The menu is a simple slate board, which is written up everyday. There’s no point in looking at it to decide on an order though — this is a thali restaurant. The waiters aren’t quick on the uptake when asked a question, so curious types may like to see the names of their food written out.
Service is a bit slower than at similar establishments in Gujarat and Mumbai, where food is literally flung from pail to plate with bullseye precision. This is a quibble, though, as Rajdhani is the kind of place where you can holler for a refill without feeling rude.
The highlight of the savoury food was the pale white dahi kadi, which was both sweet and sour. There was also a choice of thin sweet dal or mirchi dal. The vegetable dishes were decent, but nothing to start shouting about. We had a mixed vegetable dish with an odd qorma-like consistency; rangoli var, which is a flat white bean in a bland sauce; methi shaak of a dry but tender consistency; and a potato curry that was just crying out for puris. Instead, we had bajra rotlas with ghee and gud, chapattis (thin, but not authentically paper thin) and theplas. The meal ended with rice rather than khichdi, though in Gujarat you usually have the option of either. The pharsaan included khatta dhoklas and vegetable kachori, both of which tasted fine. There was garlic chutney, the ubiquitous pachranga-style mango pickle, a green chutney and a sweet-sour tamarind chutney. Sadly missing were typical Gujarati chutneys like crystalline mango chhunda.
What the food lacks in authenticity, it makes up for in other ways.

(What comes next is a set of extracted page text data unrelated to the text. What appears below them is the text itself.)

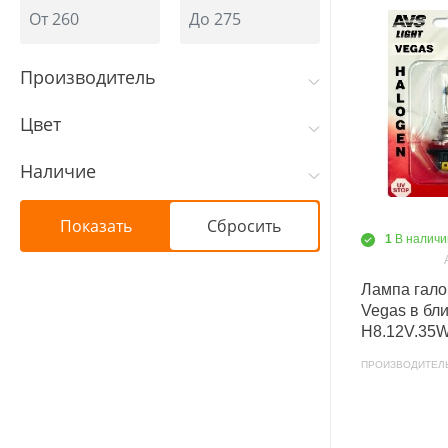
Производитель
Цвет
Наличие
1
В наличи
Лампа гало
Vegas в бл
H8.12V.35W 
ПРОИЗВОДИТЕЛ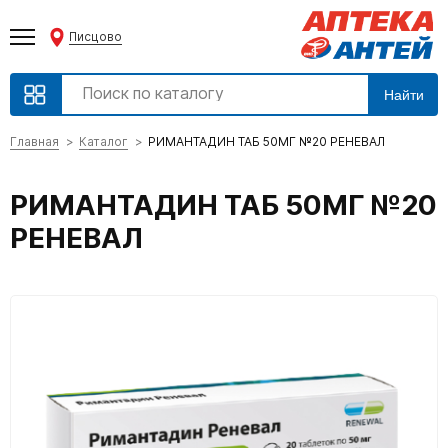
Писцово
Найти
Главная
Каталог
РИМАНТАДИН ТАБ 50МГ №20 РЕНЕВАЛ
РИМАНТАДИН ТАБ 50МГ №20
РЕНЕВАЛ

The dishes weren’t as ghee-filled as Gujarati restaurant cuisine can sometimes be and, therefore were less filling. Though the temperature was a little varied, each dish had a unique taste, which is more than one can say about many thali places.
The choice of sweet dishes was good, if a bit too saccharine. Shrikhand in any form is exciting, and even though Rajdhani’s version tastes like fruity yogurt, it’s close enough. The aamras—more mango-ey than creamy —is conducive to second helpings. Save your pharsaan dhoklas to mop it up with. The third dessert option, moong daal halwa, was the best of the three, even though the least typically Gujju one.
The menu at Rajdhani changes every day, so you may get something completely different. But at Rs 135 for an all-you-can-eat vegetarian feast, you really can’t go wrong.